Article Archive
September/October 2015

Pseudohypogonadism — Making Men Believe They Need Testosterone
By Thomas Perls, MD, MPH, FACP
Today's Geriatric Medicine
Vol. 8 No. 5 P. 30

Hormones have long been pitched as a fountain of youth. In the early 1900s, snake oil salesmen and charlatans hawked testicular extract as an elixir of youth, strength, and virility.1,2 A simple explanation for what causes aging and an equally simple cure prompt a red flag signifying antiaging quackery.3 A classic example is hormone levels fall with age and therefore, it is the decline in hormones that causes aging and problems associated with aging. In the 1970s and '80s, equating hormones with youth resurged with the far too simple assumption that the abrupt decline in estrogen levels during menopause was responsible for the increased incidence of heart attacks and strokes among women in their 60s and 70s. A wholesale promotion of estrogen as effective prevention of cardiovascular disease and stroke in peri- and postmenopausal women ensued, despite the lack of longer-term dependable evidence of both efficacy and safety. In 2003, results from the Women's Health Initiative put a sudden halt to this practice with the demonstration of a marked excess of both heart attacks and strokes among women who were taking estrogen compared with those who were not.4

In the late 1980s, some physicians and drug companies pitched the notion that men experienced a similar decline in testosterone and that this "andropause" was responsible for a broad range of complaints that commonly befall men aged 40 and older. There was even the assertion that andropause, like menopause, caused the observed increased incidence with age of heart attack and stroke.
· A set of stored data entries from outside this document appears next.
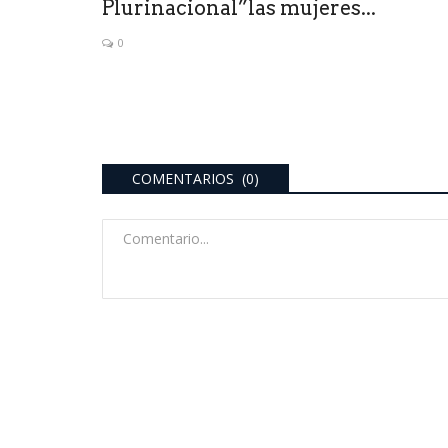
Plurinacional”las mujeres...
0
COMENTARIOS (0)
INFORMACION
Anastasi: “La seguridad es u
construcción social donde...
0
Anastasi y Lavandeira, dialogaron con repres
las Cámaras de Comercio...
Of course, "andropause" is a false analogy.5 Unlike the marked and relatively sudden decline of estrogen production associated with menopause, no ubiquitous and programed abrupt cessation of testicular production of testosterone occurs. Furthermore, far from being common, true adult-onset hypogonadism, defined as a pathological interruption somewhere in the hypothalamic-pituitary-testicular axis, occurs in about 0.5% of adult men.6,7

Disease Mongering
"Low T" is a classic case of disease mongering.7 The definition of disease mongering encompasses two parts: the invention of a new syndrome or disease or changing the definition of a current disease so that many more people can be potential targets for drug sales, and the widespread marketing of a drug and/or services for treating the newly defined disease.
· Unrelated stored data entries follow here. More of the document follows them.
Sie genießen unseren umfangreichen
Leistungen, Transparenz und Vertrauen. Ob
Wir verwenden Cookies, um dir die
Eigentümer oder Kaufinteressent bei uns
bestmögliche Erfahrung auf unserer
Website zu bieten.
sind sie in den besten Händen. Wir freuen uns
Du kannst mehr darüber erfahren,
Men aged 40 and older are targeted with marketing that essentially medicalizes exceptionally common complaints.8 For example, feeling tired, depressed, or weak; being overweight; and experiencing difficulty sleeping or decreased libido are advertised as being due to low testosterone. These symptoms are exceedingly more likely to be due to unhealthful diets, lack of exercise, smoking, alcohol use, and/or obesity. If a low testosterone level is noted, it is much more likely a functional decline resulting from problems such as obesity9 rather than a disruption of the endocrine axis regulating testosterone production. The medically appropriate treatment of this "pseudohypogonadism" is effectively addressing the underlying cause rather than administering testosterone, particularly given the adverse effects associated with testosterone.

Professional medical groups bear part of the responsibility for expanding the definition of adult hypogonadism to include millions of men. Consensus guidelines emerged in the 2000s recognizing the existence of late-onset hypogonadism.10,11 Somehow, despite the absence of even a single randomized controlled trial demonstrating long-term safety and efficacy for the prescribing of testosterone for low serum testosterone levels unrelated to pituitary-testicular axis pathology, prescribing testosterone was still condoned.

An important and likely wayward influence upon these recommendations is the drug company sponsorship of at least some of these consensus meetings, participants, and reports that would go on to reap billions of dollars in profits.12 These guidelines removed the crucial distinction between pathological hypogonadism and the far more frequent functional, and mostly reversible, causes of a low blood testosterone (eg, obesity) while the reproductive system is intact. By including functional causes of low blood testosterone, the number of men potentially qualifying for testosterone use was vastly expanded. Lax guidelines helped to legitimize the marketing of "Low T."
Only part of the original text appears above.